There was nowhere to run to, other than straight into the belly of the beast, and nowhere to hide from what coach Leo Cullen nominated as the biggest team in the world.
Leinster's main summer signing Scott Fardy had been re-routed to be at the side of his wife Penelope when she went into labour to give birth to baby boy August on Saturday, leaving Cullen with a decision to make.
It brought to mind two previous occasions on which men were introduced late in the day to contrasting fortune and reaction.
When number eight Jamie Heaslip pulled up lame, Ireland coach Joe Schmidt had to call on Peter O'Mahony five minutes before the start of a Six Nations match last March.
The flanker went on to be Man of the Match by destroying England's revered Saracens-led lineout.
From there, he was granted British & Irish Lions status by Warren Gatland and kicked-on to captain The Lions into the first test against the world champion All Blacks.
Michael Bent had just landed in Dublin when he was brought out to Carton House and handed an Ireland shirt due to a crisis in prop options.
There were 11 minutes against South Africa on November 10, 2012 amid much rancour, Bent taking his Leinster bow three weeks later against Zebre.
Since then, the tight-head has been an under-rated piece of the furniture at Leinster, closing out Montpellier on Saturday with a 76th minute scrum penalty.
You can only imagine the disappointment of Ross Molony when Ryan landed in from outside the squad of 23 to start beside Devin Toner.
"That's what we had prepped during the week as well," said Cullen.
"It's just a combination of things. James had done a lot of Scott's roles during the week.
"Ross and Dev' are quite similar as players, so you need that bit of a contrast.
"Ross had done a lot of the calling role, obviously he steps in if he needs to at the end there as well because it's James' first game back in a few weeks as well."
It was a judgement call that bore fruit.
Ryan ranked as high as third on the tackle charts for the 64 minutes he lasted.
He had the highest tally of tackles made out of just four players who missed none, making 15 against Toner's next best 14.
He was also listed as the only forward to make a clean break, careering on in the second-half, and matched Jack Conan up front in beating two defenders.

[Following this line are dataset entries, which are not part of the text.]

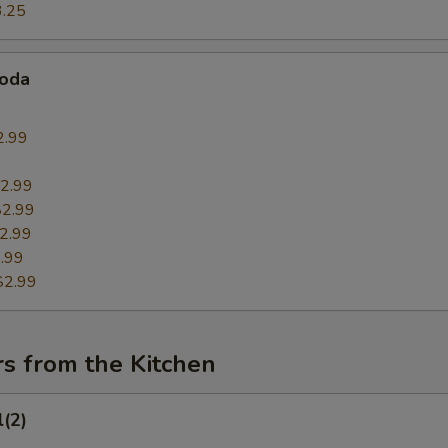
3.25
Soda
2.99
9
2.99
$2.99
2.99
.99
$2.99
s from the Kitchen
l(2)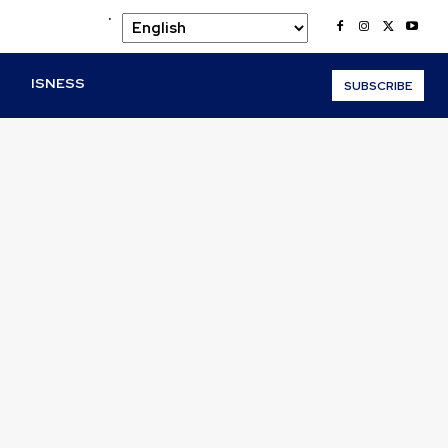
.
O
ISNESS
SUBSCRIBE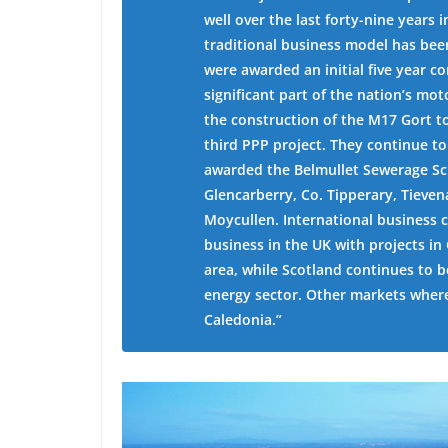
well over the last forty-nine years
traditional business model has been
were awarded an initial five year c
significant part of the nation’s m
the construction of the M17 Gort 
third PPP project. They continue t
awarded the Belmullet Sewerage Sc
Glencarberry, Co. Tipperary, Tieve
Moycullen. International business 
business in the UK with projects i
area, while Scotland continues to b
energy sector. Other markets wher
Caledonia.”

"I thought he was very strong in contact James," reviewed Cullen.
"He's a good athlete, has a good engine."
The impressive 21-year-old has already mastered the art of tackling low, no mean feat for a tall man standing 6'7".
"It's tough trying to take down a lot of those big guys, but I thought he did well," continued Cullen.
"Scott has a tonne of experience and it's hard to replace that.
"But, James has got his first taste of European rugby which is great to get through.
"I thought he acquitted himself really, really well."
Ryan stands apart as a super-focussed man of tunnel-vision, when it comes to rugby, with his mind-set on leaving nothing to chance.
Don't forget Joe Schmidt awarded Ryan his international debut in the summer before he had taken one step in a Leinster shirt.
A Grade-3 hamstring struck last November to wipe out the rest of last season for his province.
He had just 100 minutes of PRO14 rugby in his legs from the last quarter against The Dragons and the full 80 against Southern Kings when parachuted into the Champions Cup.
The eagle has indeed finally landed.